Accordingly, the Illinois Supreme Court’s ruling centered on whether biometric information (including fingerprint scans), collected from health care workers — as opposed to patients — qualified as “information collected, used, or stored for health care treatment, payment, or operations” under HIPAA, which is expressly excluded from BIPA’s definition of “biometric identifiers.”

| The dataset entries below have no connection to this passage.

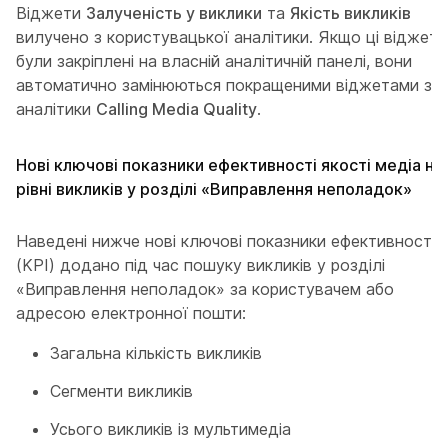
Віджети
Залученість у виклики
та
Якість викликів
вилучено з користувацької аналітики. Якщо ці віджети
були закріплені на власній аналітичній панелі, вони
автоматично замінюються покращеними віджетами з
аналітики
Calling Media Quality
.
Нові ключові показники ефективності якості медіа на
рівні викликів у розділі «Виправлення неполадок»
Наведені нижче нові ключові показники ефективності
(KPI) додано під час пошуку викликів у розділі
«Виправлення неполадок» за користувачем або
адресою електронної пошти:
Загальна кількість викликів
Сегменти викликів
Усього викликів із мультимедіа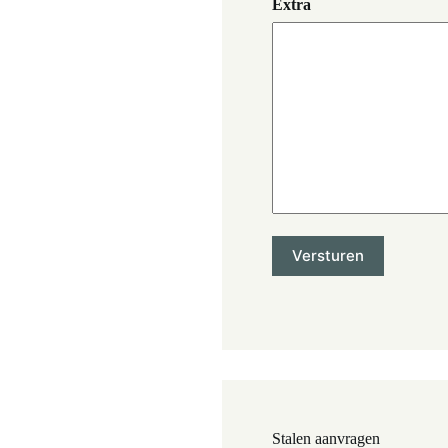
Extra
Stalen aanvragen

The justices were unanimous in reversing the appellate court — reasoning that “the nurses’ biometric information, as alleged in the complaints, was collected, used, and stored to access medications and medical supplies for patient health care treatment and was excluded from coverage under the act because it is ‘information collected, used, or stored for healthcare treatment, payment, or operations under [HIPAA].'” The Illinois Supreme Court was clear, however, that its decision should not be understood as an umbrella exemption of health care workers’ biometric information from the statute. “We are not construing the language at issue as a broad, categorical exclusion of biometric identifiers taken from health care workers,” Justice Overstreet wrote. Rather, it is the context of the information collection that governs BIPA’s purview, with the instant case falling within the exemption because the collection was related to health care treatment, payment, or operations under HIPAA.

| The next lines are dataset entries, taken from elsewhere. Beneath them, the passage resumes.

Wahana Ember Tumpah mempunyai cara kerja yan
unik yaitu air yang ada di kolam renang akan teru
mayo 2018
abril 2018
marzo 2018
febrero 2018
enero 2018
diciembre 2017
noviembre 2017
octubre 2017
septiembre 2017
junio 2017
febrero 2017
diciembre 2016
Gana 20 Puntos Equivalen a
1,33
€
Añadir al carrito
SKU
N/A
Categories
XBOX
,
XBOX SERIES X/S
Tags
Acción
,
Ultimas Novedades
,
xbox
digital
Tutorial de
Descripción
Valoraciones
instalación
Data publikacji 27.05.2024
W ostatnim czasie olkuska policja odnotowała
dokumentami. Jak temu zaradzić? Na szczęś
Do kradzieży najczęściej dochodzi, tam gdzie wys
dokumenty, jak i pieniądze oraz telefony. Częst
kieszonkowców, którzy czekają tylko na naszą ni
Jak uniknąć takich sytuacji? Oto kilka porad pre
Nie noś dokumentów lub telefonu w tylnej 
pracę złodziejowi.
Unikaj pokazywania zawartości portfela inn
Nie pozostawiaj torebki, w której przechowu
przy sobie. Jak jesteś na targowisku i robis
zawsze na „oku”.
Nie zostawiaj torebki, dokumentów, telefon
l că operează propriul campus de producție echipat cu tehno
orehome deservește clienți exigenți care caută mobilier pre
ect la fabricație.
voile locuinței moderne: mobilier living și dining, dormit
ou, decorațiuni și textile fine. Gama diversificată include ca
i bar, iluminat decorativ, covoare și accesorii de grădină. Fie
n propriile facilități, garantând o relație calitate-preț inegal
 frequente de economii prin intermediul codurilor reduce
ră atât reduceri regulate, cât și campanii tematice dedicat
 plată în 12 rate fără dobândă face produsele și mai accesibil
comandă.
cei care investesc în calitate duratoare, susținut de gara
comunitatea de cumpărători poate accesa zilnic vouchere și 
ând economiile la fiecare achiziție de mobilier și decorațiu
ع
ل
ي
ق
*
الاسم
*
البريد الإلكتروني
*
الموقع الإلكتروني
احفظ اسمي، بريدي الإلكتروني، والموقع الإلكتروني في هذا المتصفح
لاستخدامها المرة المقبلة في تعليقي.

The Illinois Supreme Court’s ruling represents a stark departure from the recent onslaught of plaintiff-friendly rulings pertaining to BIPA. In 2023 alone, BIPA defendants have borne witness to three separate and significant defeats. On February 2, the Illinois Supreme Court held that a five-year statute of limitations period applied to all sections of BIPA, partially reversing a previous ruling by the Illinois Appellate Court, which held that a one-year statute of limitations applied in certain instances. On February 17, the Illinois Supreme Court held that a claim is triggered upon each biometric scan rather than just the first — vastly compounding the potential damages available to plaintiffs. Then, on June 26, the U.S. District Court for the Southern District of Illinois held that a claim under BIPA does not require a plaintiff to plead that the data collected is used for identification purposes. Given the prevailing trend of plaintiff-friendly rulings, this holding is an altogether unexpected result.
Takeaway
Companies implicated by this ruling should swiftly engage counsel to apprise both plaintiffs and the court of their newly established defense. This ruling will result in millions saved on attorneys’ fees, litigation expenses, and settlement costs. However, companies should not relax merely because a single defendant-friendly ruling has finally been issued under BIPA. Private entities collecting biometric information must remain vigilant in their efforts to comply with BIPA and other associated privacy protections. Indeed, the exposure that BIPA presents is too significant to risk litigation. Over the last five years, upwards of 2,000 suits have been filed under BIPA, including several high-exposure settlements, such as a $650 million class-action settlement in 2020, wherein the defendant ultimately paid more than $400 each to more than one million Illinoisans. And just last year, in the first jury trial test of the law, a federal jury granted $228 million in damages in a class-action case against BNSF Railways — though the railroad was granted a new trial this summer, which wiped out the award, leading BNSF to ultimately settle the case in September. Given the dearth of technical defenses to the statute, private entities must institute policies and practices that satisfy the statute’s strictures and should engage counsel to ensure full compliance before litigation becomes inevitable.
[1] Cases involving fingerprint scans are at the forefront of BIPA litigation, with an Illinois court recently issuing the first summary judgment win for a BIPA class. In Thompson v. Matcor Metal Fabrication Inc., a class of metal fabricators won a pre-trial liability judgment regarding claims that their employer unlawfully required members to participate in fingerprint-scanning protocols in violation of BIPA.